** Requirement **
Retype, without alteration, each line from the line containing "mask_h, instance_id, label." to the final line of the records.

_ _ _ _ _

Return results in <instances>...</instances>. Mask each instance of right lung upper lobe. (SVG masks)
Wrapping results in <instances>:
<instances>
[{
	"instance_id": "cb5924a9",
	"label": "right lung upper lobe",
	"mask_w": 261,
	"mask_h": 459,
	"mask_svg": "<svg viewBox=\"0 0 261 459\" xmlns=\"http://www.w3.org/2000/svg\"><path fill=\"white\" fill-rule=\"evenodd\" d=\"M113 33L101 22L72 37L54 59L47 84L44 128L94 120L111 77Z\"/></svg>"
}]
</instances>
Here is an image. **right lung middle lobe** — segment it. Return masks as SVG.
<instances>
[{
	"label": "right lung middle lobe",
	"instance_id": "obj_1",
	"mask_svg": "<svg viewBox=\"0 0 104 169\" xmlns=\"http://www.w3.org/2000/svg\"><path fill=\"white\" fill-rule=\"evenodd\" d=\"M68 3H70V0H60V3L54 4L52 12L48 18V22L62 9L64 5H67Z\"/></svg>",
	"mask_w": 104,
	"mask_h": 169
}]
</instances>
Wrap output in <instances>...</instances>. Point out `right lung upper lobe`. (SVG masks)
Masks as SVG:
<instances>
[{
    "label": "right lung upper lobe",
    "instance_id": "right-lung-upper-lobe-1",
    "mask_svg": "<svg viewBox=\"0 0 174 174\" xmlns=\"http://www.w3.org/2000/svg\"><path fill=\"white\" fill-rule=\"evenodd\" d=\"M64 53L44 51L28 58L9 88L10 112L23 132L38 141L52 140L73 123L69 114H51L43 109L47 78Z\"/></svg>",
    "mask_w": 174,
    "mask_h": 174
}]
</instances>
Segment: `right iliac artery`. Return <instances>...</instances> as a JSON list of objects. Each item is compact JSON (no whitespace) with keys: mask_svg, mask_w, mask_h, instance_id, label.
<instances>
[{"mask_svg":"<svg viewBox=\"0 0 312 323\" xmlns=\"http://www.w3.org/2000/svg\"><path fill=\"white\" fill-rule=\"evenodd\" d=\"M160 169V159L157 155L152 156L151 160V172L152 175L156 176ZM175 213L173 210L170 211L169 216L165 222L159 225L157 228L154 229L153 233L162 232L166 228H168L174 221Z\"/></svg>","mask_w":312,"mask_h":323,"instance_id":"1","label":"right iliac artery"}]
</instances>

_ _ _ _ _

** Result of the exercise **
Segment: `right iliac artery`. Return <instances>...</instances> as a JSON list of objects. Each item is compact JSON (no whitespace) with keys: mask_svg, mask_w, mask_h, instance_id, label.
<instances>
[{"mask_svg":"<svg viewBox=\"0 0 312 323\" xmlns=\"http://www.w3.org/2000/svg\"><path fill=\"white\" fill-rule=\"evenodd\" d=\"M160 169V159L157 155L152 156L151 160V172L152 175L156 176ZM175 213L173 210L170 211L169 216L165 222L159 225L157 228L154 229L153 233L162 232L166 228H168L174 221Z\"/></svg>","mask_w":312,"mask_h":323,"instance_id":"1","label":"right iliac artery"}]
</instances>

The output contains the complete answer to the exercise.